BRIEF: Would you write out every record that follows exactly, with the pictures left out?

LISTED RECORDS: Begin

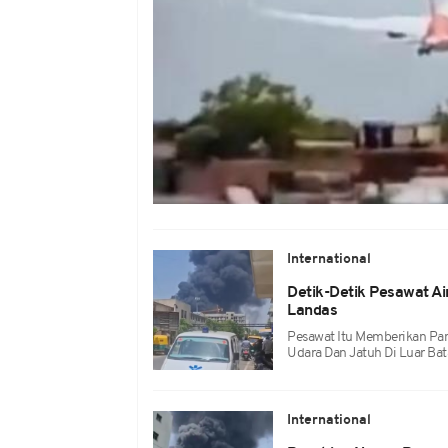
International
Detik-Detik Pesawat Ai
Landas
Pesawat Itu Memberikan Pan
Udara Dan Jatuh Di Luar Bat
International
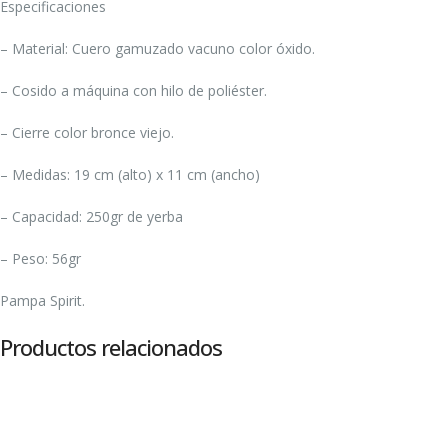
Especificaciones
– Material: Cuero gamuzado vacuno color óxido.
– Cosido a máquina con hilo de poliéster.
– Cierre color bronce viejo.
– Medidas: 19 cm (alto) x 11 cm (ancho)
– Capacidad: 250gr de yerba
– Peso: 56gr
Pampa Spirit.
Productos relacionados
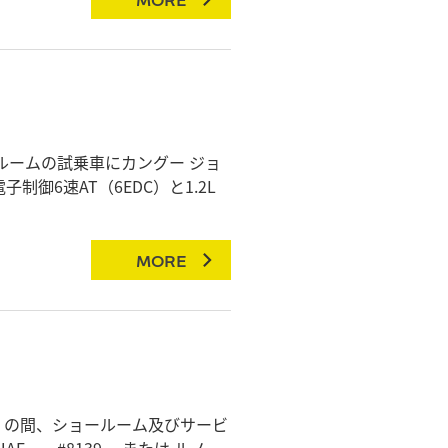
ルームの試乗車にカングー ジョ
御6速AT（6EDC）と1.2L
MORE
日) の間、ショールーム及びサービ
AF #8139 または ルノ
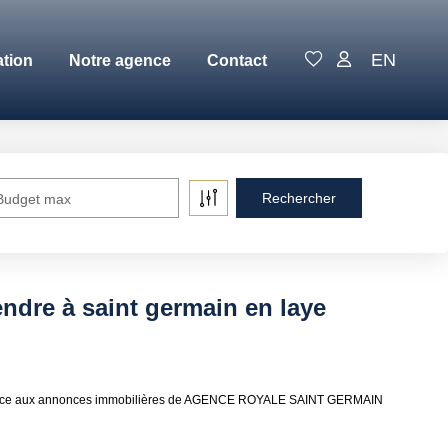
EN
ation
Notre agence
Contact
Budget max
ndre à saint germain en laye
aye grâce aux annonces immobilières de AGENCE ROYALE SAINT GERMAIN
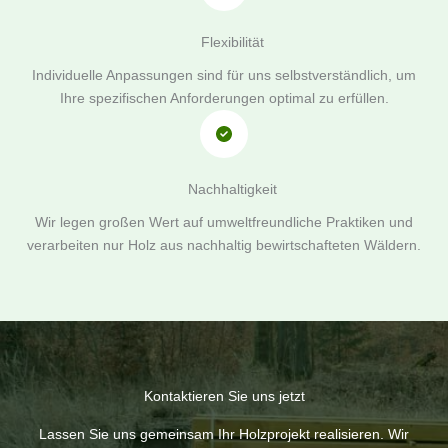
Flexibilität
Individuelle Anpassungen sind für uns selbstverständlich, um
Ihre spezifischen Anforderungen optimal zu erfüllen.
Nachhaltigkeit
Wir legen großen Wert auf umweltfreundliche Praktiken und
verarbeiten nur Holz aus nachhaltig bewirtschafteten Wäldern.
Kontaktieren Sie uns jetzt
Lassen Sie uns gemeinsam Ihr Holzprojekt realisieren. Wir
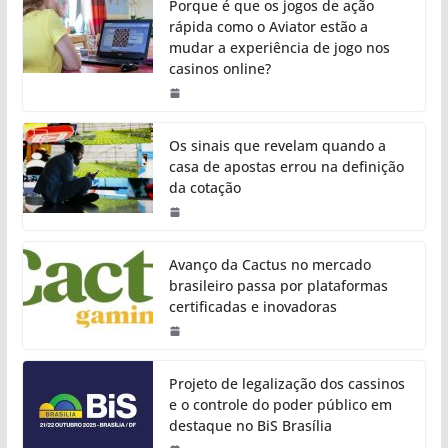
Porque é que os jogos de ação
rápida como o Aviator estão a
mudar a experiência de jogo nos
casinos online?
Os sinais que revelam quando a
casa de apostas errou na definição
da cotação
Avanço da Cactus no mercado
brasileiro passa por plataformas
certificadas e inovadoras
Projeto de legalização dos cassinos
e o controle do poder público em
destaque no BiS Brasília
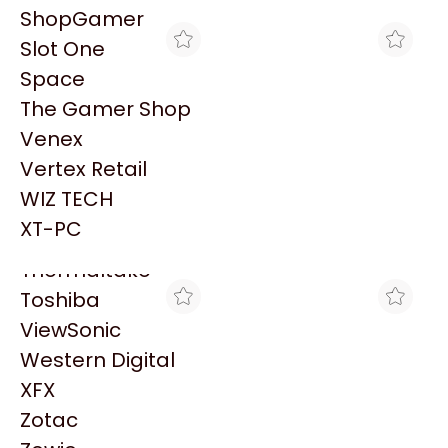
PowerColor
ShopGamer
Razer
Slot One
Redragon
Space
Samsung
The Gamer Shop
Sandisk
Venex
Sapphire
Vertex Retail
Seagate
MAX TECNO
MAX TECNO
WIZ TECH
PC CX AMD RYZEN 7
PC CX AMD RYZEN 3
Sentey
5700G+16G+SSD480
3200G+16G+SSD480
XT-PC
$892.126
$627.956
(ASUS)
(ASUS)
Solarmax
Thermaltake
Toshiba
ViewSonic
Western Digital
XFX
Zotac
MAX TECNO
MAX TECNO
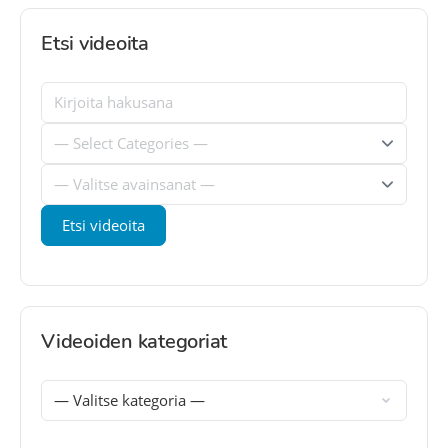
Etsi videoita
Videoiden kategoriat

LISTED RECORDS: End

ANSWER SECTION:
International
Detik-Detik Pesawat Ai
Landas
Pesawat Itu Memberikan Pan
Udara Dan Jatuh Di Luar Bat
International
Especificaciones
– Material: Cuero gamuzado vacuno color óxido.
– Cosido a máquina con hilo de poliéster.
– Cierre color bronce viejo.
– Medidas: 19 cm (alto) x 11 cm (ancho)
– Capacidad: 250gr de yerba
– Peso: 56gr
Pampa Spirit.
Productos relacionados
ルームの試乗車にカングー ジョ
御6速AT（6EDC）と1.2L
MORE
日) の間、ショールーム及びサービ
AF #8139 または ルノ
EN
ation
Notre agence
Contact
Budget max
ndre à saint germain en laye
aye grâce aux annonces immobilières de AGENCE ROYALE SAINT GERMAIN
Flexibilität
Individuelle Anpassungen sind für uns selbstverständlich, um
Ihre spezifischen Anforderungen optimal zu erfüllen.
Nachhaltigkeit
Wir legen großen Wert auf umweltfreundliche Praktiken und
verarbeiten nur Holz aus nachhaltig bewirtschafteten Wäldern.
Kontaktieren Sie uns jetzt
Lassen Sie uns gemeinsam Ihr Holzprojekt realisieren. Wir
Porque é que os jogos de ação
rápida como o Aviator estão a
mudar a experiência de jogo nos
casinos online?
Os sinais que revelam quando a
casa de apostas errou na definição
da cotação
Avanço da Cactus no mercado
brasileiro passa por plataformas
certificadas e inovadoras
Projeto de legalização dos cassinos
e o controle do poder público em
destaque no BiS Brasília
PowerColor
ShopGamer
Razer
Slot One
Redragon
Space
Samsung
The Gamer Shop
Sandisk
Venex
Sapphire
Vertex Retail
Seagate
MAX TECNO
MAX TECNO
WIZ TECH
PC CX AMD RYZEN 7
PC CX AMD RYZEN 3
Sentey
5700G+16G+SSD480
3200G+16G+SSD480
XT-PC
$892.126
$627.956
(ASUS)
(ASUS)
Solarmax
Thermaltake
Toshiba
ViewSonic
Western Digital
XFX
Zotac
MAX TECNO
MAX TECNO
Etsi videoita
Videoiden kategoriat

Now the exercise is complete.